After a strong start to the year, the seasonally adjusted Kagiso Purchasing Managers Index (PMI) fell to 48.2 in the second quarter, the lowest since August 2011, sponsor Kagiso Tiso Holdings said on Monday.
The domestic PMI moderated in June, losing 5.4 index points, which dampened the outlook for overall gross domestic product growth in the second quarter.
Kagiso head of research Abdul Davids said the state of the local manufacturing sector appeared to be more in line with its key export markets, such as Europe and China.
“In addition to weaker external demand, the latest figures indicate a sustained and worsening slowdown in domestic demand, as the new sales orders index, the largest weighted subindex, fell by 5.2 points to reach a level of 46.5,” he explained.
Efficient Group economist Merina Willemse told Engineering News Online that although the local slowdown could be attributed to declining demand globally, the fact that local businesses were still struggling to pay off debt, also played a role.
“Manufacturing is not going to do very well, last year we saw an average growth of 2.2% to 2.3% and this year it is the same.

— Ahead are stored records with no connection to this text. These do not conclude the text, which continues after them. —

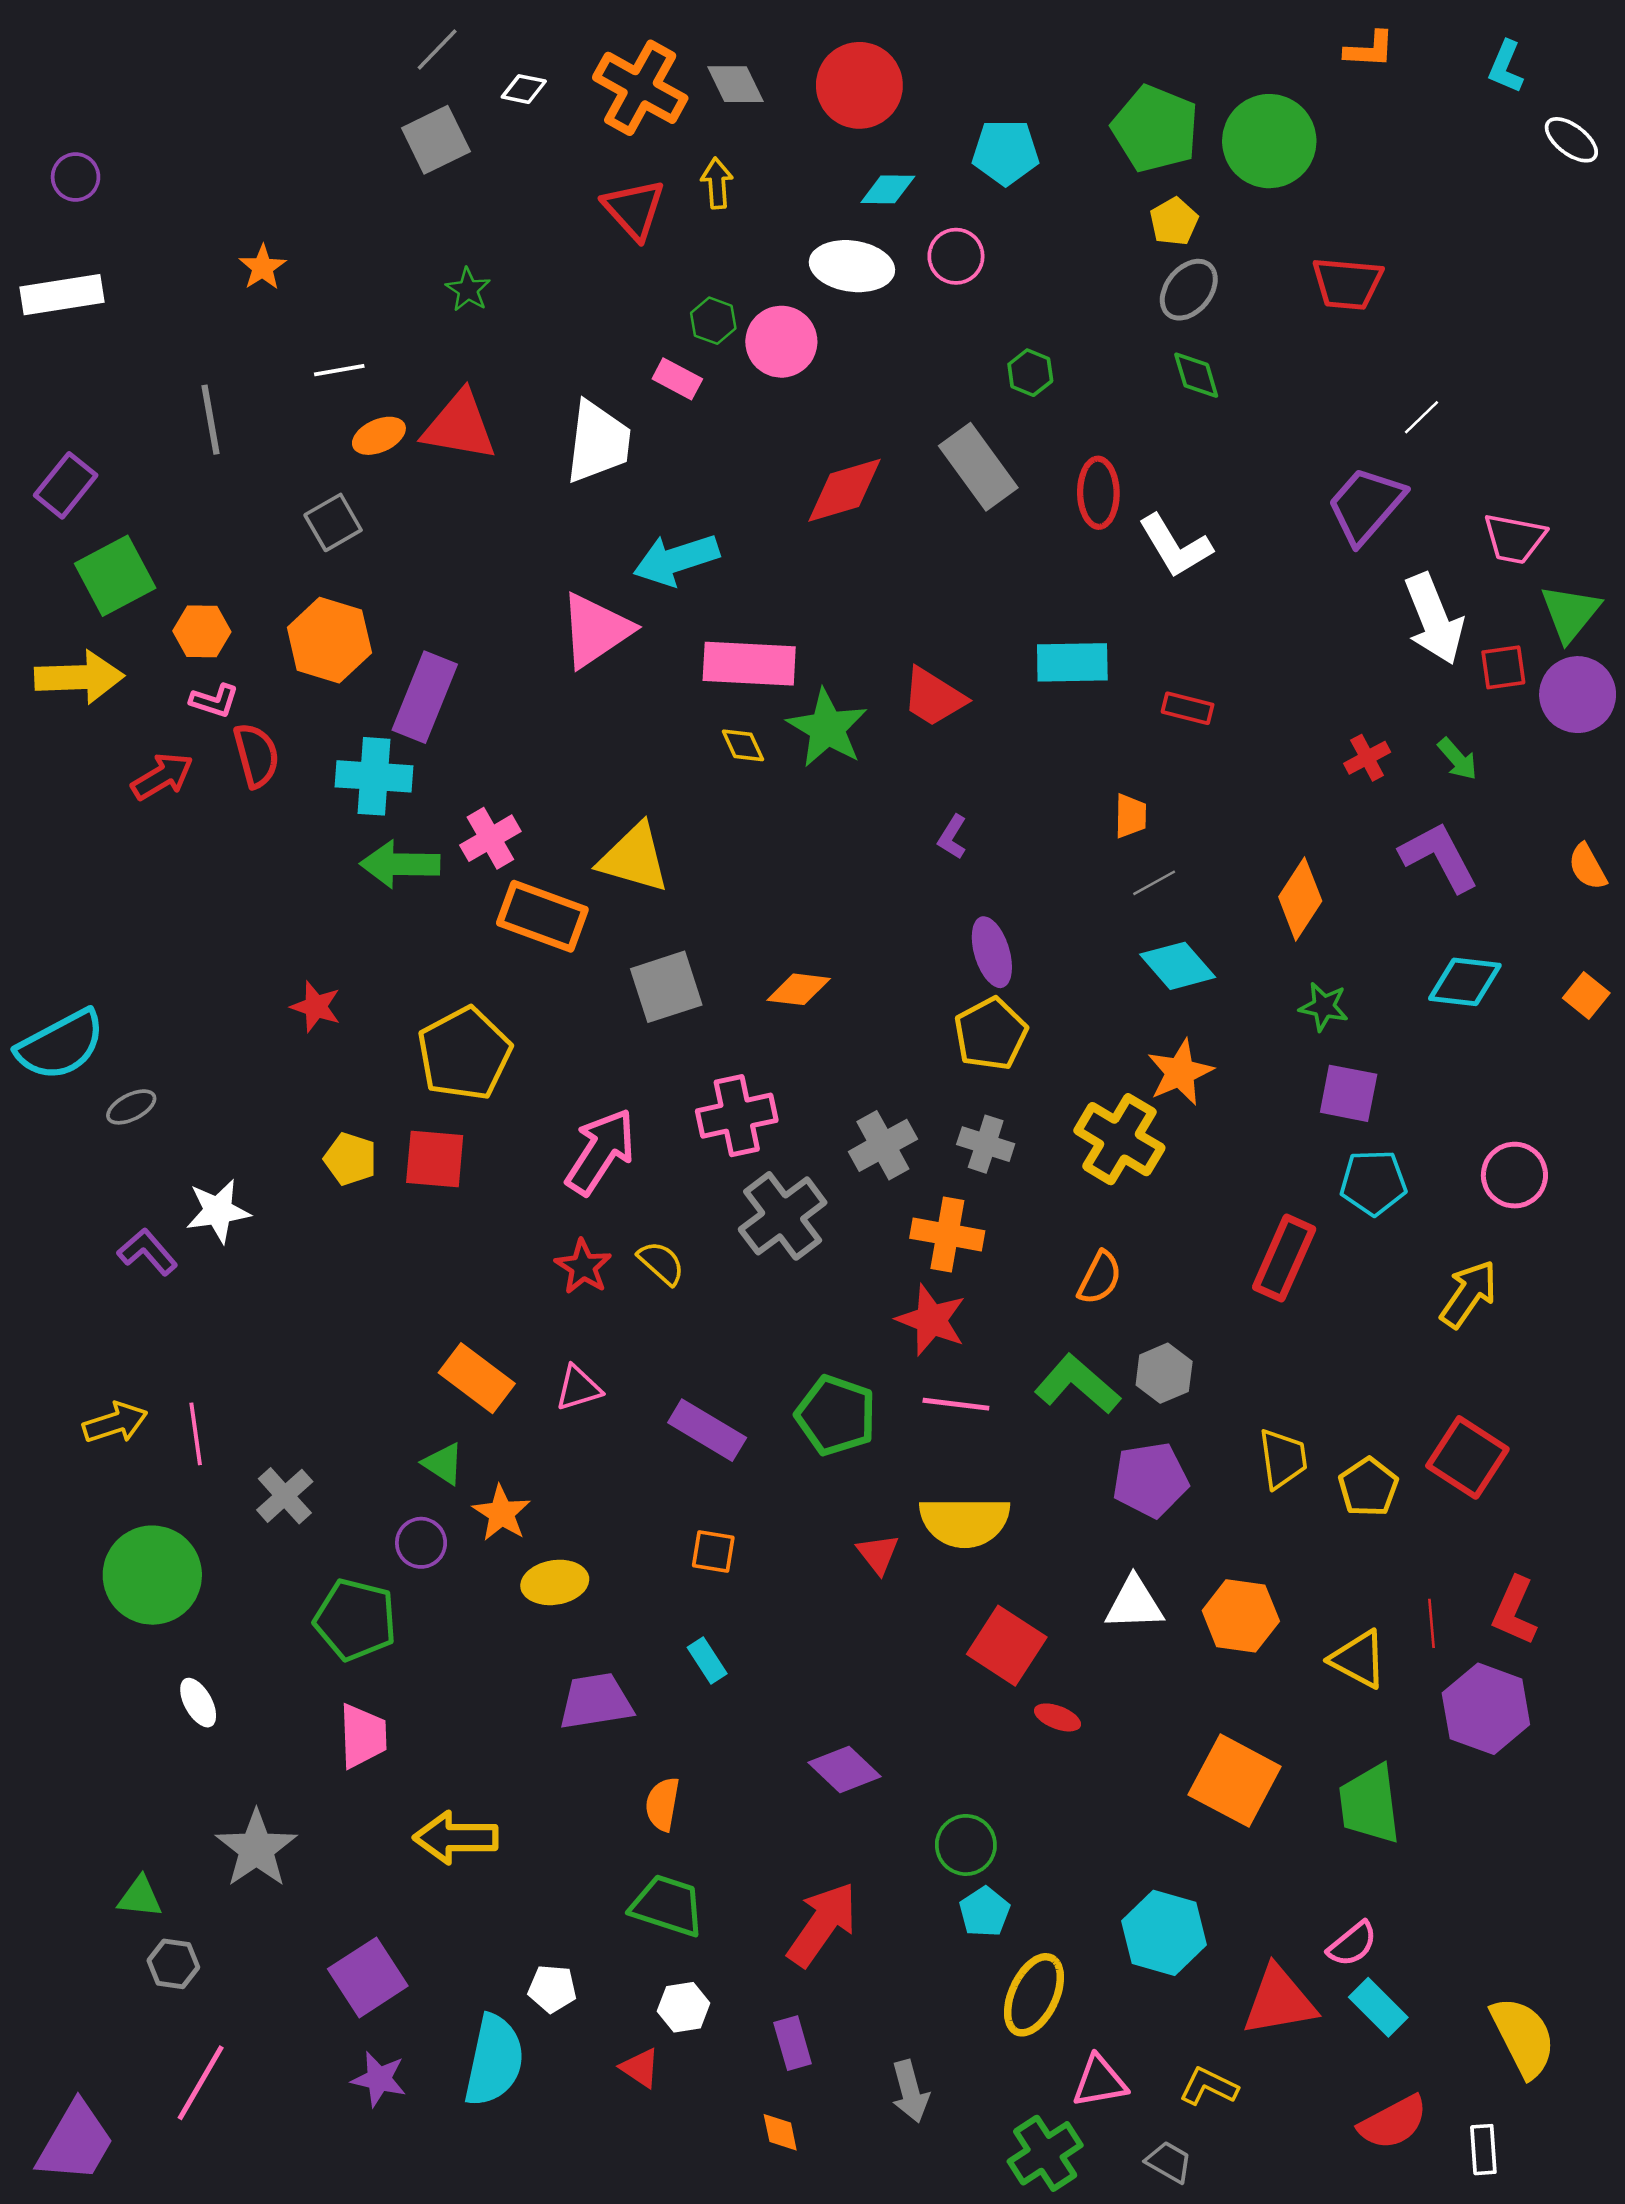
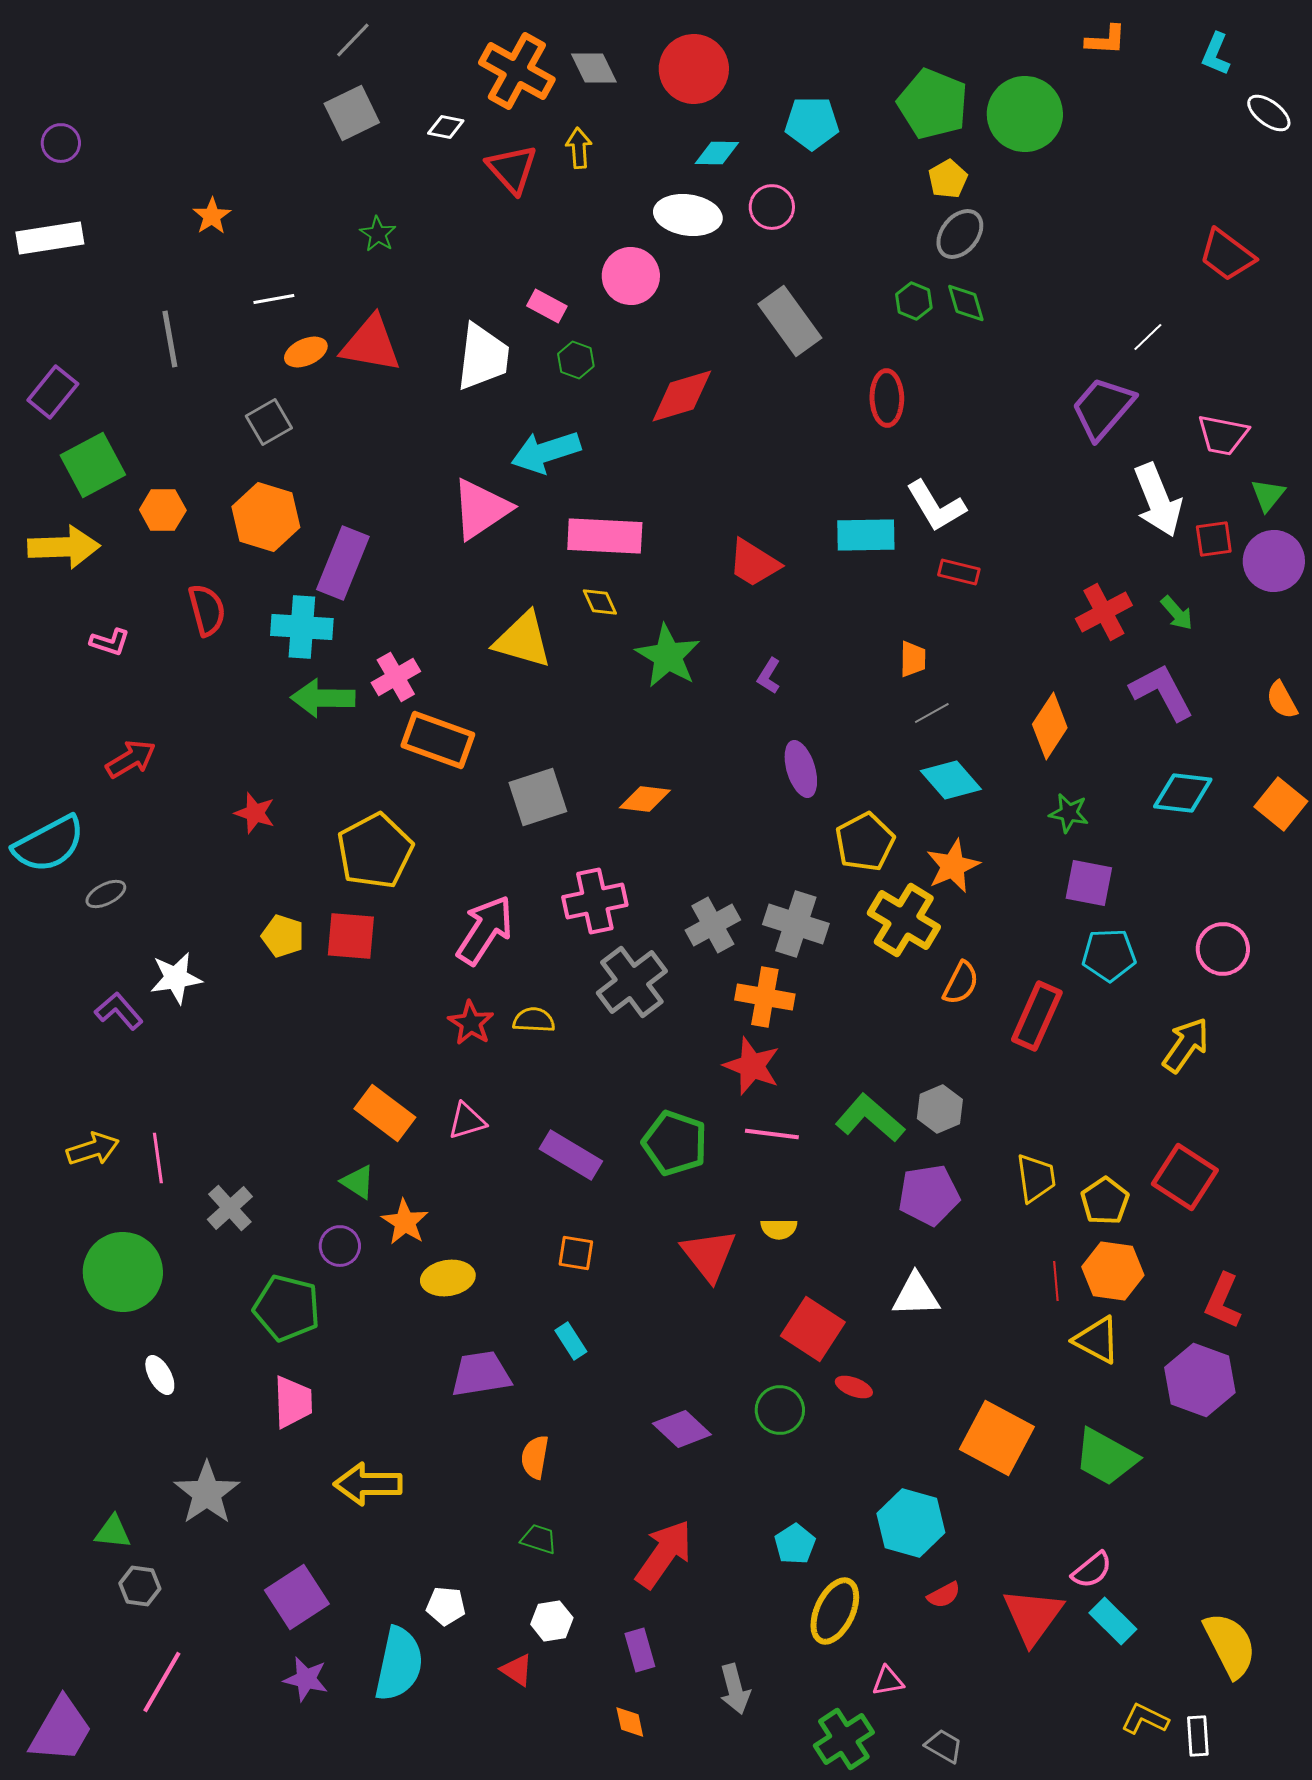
white diamond: (524, 89) -> (446, 127), moved
red trapezoid: (1347, 283) -> (1227, 255), moved, turned 32
green hexagon: (713, 321) -> (576, 360), moved
green hexagon: (1030, 373) -> (914, 301), moved
gray rectangle: (978, 467) -> (790, 321), moved
white L-shape: (1175, 546) -> (936, 506), moved
green triangle: (1570, 613) -> (1268, 495), size x0.7
pink L-shape: (214, 701) -> (110, 642), moved
green star: (827, 728) -> (668, 656), moved
red cross: (1367, 758) -> (1104, 612), size x1.5
red arrow: (162, 776) -> (131, 759), moved
yellow triangle: (634, 858) -> (523, 640), moved
orange square: (1586, 996) -> (1281, 804), size x1.4
yellow pentagon: (991, 1034) -> (865, 842), moved
gray cross: (986, 1144) -> (796, 924), size x1.4
yellow semicircle: (661, 1263) -> (534, 1020), turned -39
orange semicircle: (1100, 1278) -> (961, 983), moved
yellow semicircle: (965, 1522) -> (779, 1229), size x0.5
red triangle: (878, 1554) -> (709, 1255), size x1.6
orange hexagon: (1241, 1616) -> (1113, 1271), moved
red line: (1431, 1623) -> (1056, 1281), moved
green trapezoid: (1370, 1804) -> (1106, 1457), turned -54
green circle: (966, 1845) -> (780, 1410), moved
green trapezoid: (667, 1906) -> (539, 1539), size x0.6
cyan hexagon: (1164, 1933) -> (911, 1523), moved
red triangle: (1279, 2001) -> (1033, 1616), turned -44
pink triangle: (1100, 2081) -> (888, 1681), size x0.7
yellow L-shape: (1209, 2086) -> (1145, 1719), moved
red semicircle: (1393, 2122) -> (944, 1595), moved, size x0.6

However, with no real stimuli coming from overseas it might be worse. Even if there is growth in overseas economies, it will be slow,” she indicated.
Kagiso stated that there was nothing in the June numbers to suggest a quick turnaround in the fortunes of the manufacturing sector, as almost all the key subindices posted meaningful losses.
The business activity index was the hardest hit, registering a fall of 9 index points to 47 points, the lowest level since mid-2011 when industrial action weighed heavily on factory sector output.
The PMI leading indicator, measured as the ratio between new sales orders and inventories, remained well below 1 at 0.85.
The index measuring expected business conditions in six months’ time declined by 1.6 points to 57.4.
The PMI employment index eased back below 50 to 46.8, suggesting that the May jump to 53 was an outlier, rather than the start of an improved trend for factory sector employment.
“The fall back below 50 does not necessarily imply that manufacturers are shedding jobs…the PMI continues to reflect a sector that is not in a position to increase employment on any grand scale,” Kagiso warned.
Manufacturing Circle executive director Coenraad Bezuidenhout said that if domestic manufacturing was to protect, or even grow the employment it currently offered, a review of monetary policy to support a more competitive exchange rate was overdue and that “urgent action” was required to level the playing fields in respect of trade.
He told Engineering News Online it was also of great importance that local procurement efforts gained momentum and that the South African consumer was made to realise the importance of buying local to support job creation and increase revenue for service delivery.
Meanwhile, input cost pressures moderated significantly, with the PMI price index losing 8.5 index points to reach 65.1. The continued decline in the oil price and other raw material prices seemed to have outweighed the impact of the rand exchange rate, which continued to trade at weaker levels versus the US dollar.
Actual producer price inflation moderated from a peak of 10.6% year-on-year in October 2011 to 6.6% during April and May.
Willemse attributed the drop in cost pressures to globally declining resource prices.
“Generally this is a good thing, because it means manufacturers are going to produce cheaper and prices might feed through to the consumer at a lower level, therefore helping us to keep inflation lower. But lowering commodity prices are also a clear indication that the economy is really struggling,” she pointed out.
However, Willemse maintained that although the latest numbers were disappointing, it was still relatively higher than that of most other developing and developed markets.
“The manufacturing industry, as a whole, is also on a better foot than the mining industry,” she stated.
Bezuidenhout said the drop in global demand not only affected South African manufacturers in terms of slowing export orders, but also in terms of the proliferation of unfairly incentivised imports being pushed onto the local market, particularly from South East Asia, to compensate for declining demand elsewhere.
“This would explain the slowdown in domestic demand indicated by the PMI,” he noted, adding that Kagiso’s finding that easing cost pressures had kept price inflation in check concurred with the Manufacturing Circle’s contention that a more competitive rand held benefits for South African manufacturing and the economy as a whole.
“This was equally evident in the final quarter of 2011, when a sustained weaker rand saw the manufacturing sector gaining strength domestically,” he said.